His parents expected him at the ducal mansion that evening. Richard’s routine included a monthly meeting to go over estate with his father, followed by dinner over which his mother harangued him about his unmarried state. His parents’ expectations in this matter were locked in stone. Richard generally found it easier to simply comply. Lisle will have to wait his turn.
By the time he climbed the marble stairs of Sudbury House, he knew the words of Lisle’s message by heart. His seven-day reprieve had ended. He assumed the duke and duchess already knew about it also. He didn’t need his father’s dictates to ti
ghten the noose around his neck. He got them anyway.
I’ll marry the chit, he thought irritably. She’ll do. His Grace can cease the lecture. Even Lily Thornton expected him to marry Lady Sarah Wharton.
I damned well resent being strong-armed by two dukes and a duchess over the thing.
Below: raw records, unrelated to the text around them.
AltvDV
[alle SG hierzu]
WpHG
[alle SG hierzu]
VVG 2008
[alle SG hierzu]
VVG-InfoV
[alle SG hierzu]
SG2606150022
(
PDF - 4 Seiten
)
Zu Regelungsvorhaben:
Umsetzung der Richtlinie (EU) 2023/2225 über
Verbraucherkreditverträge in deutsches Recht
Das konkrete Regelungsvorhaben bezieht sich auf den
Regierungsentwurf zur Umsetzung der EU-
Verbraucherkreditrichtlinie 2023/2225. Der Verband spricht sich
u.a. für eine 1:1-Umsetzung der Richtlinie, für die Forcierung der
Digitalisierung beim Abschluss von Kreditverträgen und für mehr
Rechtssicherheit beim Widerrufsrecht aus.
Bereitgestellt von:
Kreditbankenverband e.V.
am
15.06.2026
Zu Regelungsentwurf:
“Once you’ve safely secured the lady’s hand,” His Grace droned on, “we’ll pressure Lisle for those sweet acres boarding Mountview, the ones with the decent little house. It is one of his minor estates, part of his mother’s dower, but free now. We’ll get it written into the settlements.”
The Sudbury estate doesn’t need any more blasted land. Richard knew better than to voice that notion. A ducal family could never hold too much land.
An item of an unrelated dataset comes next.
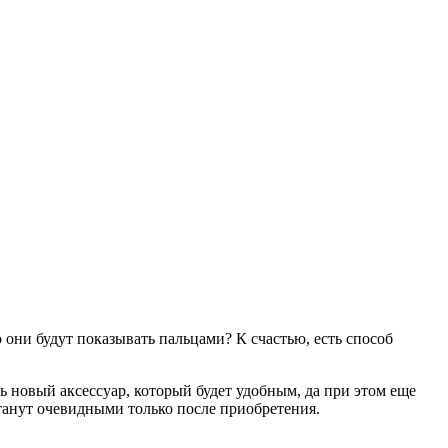
они будут показывать пальцами? К счастью, есть способ
ь новый аксессуар, который будет удобным, да при этом еще
станут очевидными только после приобретения.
“Her dowry will be substantial,” the duke went on, certain his son would obey without question. “You must set up in something more suitable in town, of course. That hole in the wall of yours will not do once the lady takes her place in society.” Richard’s snug little townhouse, the hole in a wall, far outshone the houses of ninety-nine percent of the population of England, Scotland, and Wales. It would make an Irishman weep with delight.
“Good,” he said, “for a moment there I thought this contract would be all gain to us.”
His Grace pinned Richard with his eyes. “The chit will be a duchess. No small prize that. We won’t sell it short.”
“Sell it.” I thought she was the one on the cattle market. Am I to be trussed and branded before sale also? Bile rose and a sour taste took hold in his mouth. Will she do? Will the whole damned deal do? Any more on Sarah Wharton and I’ll run screaming into the night.